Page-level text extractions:

----------

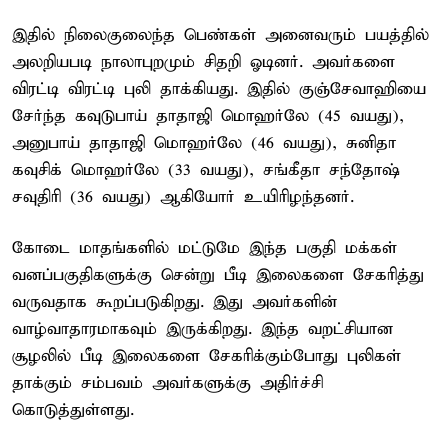
இதில் நிலைகுலைந்த பெண்கள் அனைவரும் பயத்தில்
அலறியபடி நாலாபுறமும் சிதறி ஓடினர். அவர்களை
விரட்டி விரட்டி புலி தாக்கியது. இதில் குஞ்சேவாஹியை
சேர்ந்த கவுடுபாய் தாதாஜி மொஹர்லே (45 வயது),
அனுபாய் தாதாஜி மொஹர்லே (46 வயது), சுனிதா
கவுசிக் மொஹர்லே (33 வயது), சங்கீதா சந்தோஷ்
சவுதிரி (36 வயது) ஆகியோர் உயிரிழந்தனர்.
கோடை மாதங்களில் மட்டுமே இந்த பகுதி மக்கள்
வனப்பகுதிகளுக்கு சென்று பீடி இலைகளை சேகரித்து
வருவதாக கூறப்படுகிறது. இது அவர்களின்
வாழ்வாதாரமாகவும் இருக்கிறது. இந்த வறட்சியான
சூழலில் பீடி இலைகளை சேகரிக்கும்போது புலிகள்
தாக்கும் சம்பவம் அவர்களுக்கு அதிர்ச்சி
கொடுத்துள்ளது.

----------

PROBLEM STATEMENT: Reproduce the lines from the one with "கோடை மாதங்களில் மட்டுமே இந்த பகுதி மக்கள்" to the end of the data exactly, leaving out every earlier line.

SOLUTION:
கோடை மாதங்களில் மட்டுமே இந்த பகுதி மக்கள்
வனப்பகுதிகளுக்கு சென்று பீடி இலைகளை சேகரித்து
வருவதாக கூறப்படுகிறது. இது அவர்களின்
வாழ்வாதாரமாகவும் இருக்கிறது. இந்த வறட்சியான
சூழலில் பீடி இலைகளை சேகரிக்கும்போது புலிகள்
தாக்கும் சம்பவம் அவர்களுக்கு அதிர்ச்சி
கொடுத்துள்ளது.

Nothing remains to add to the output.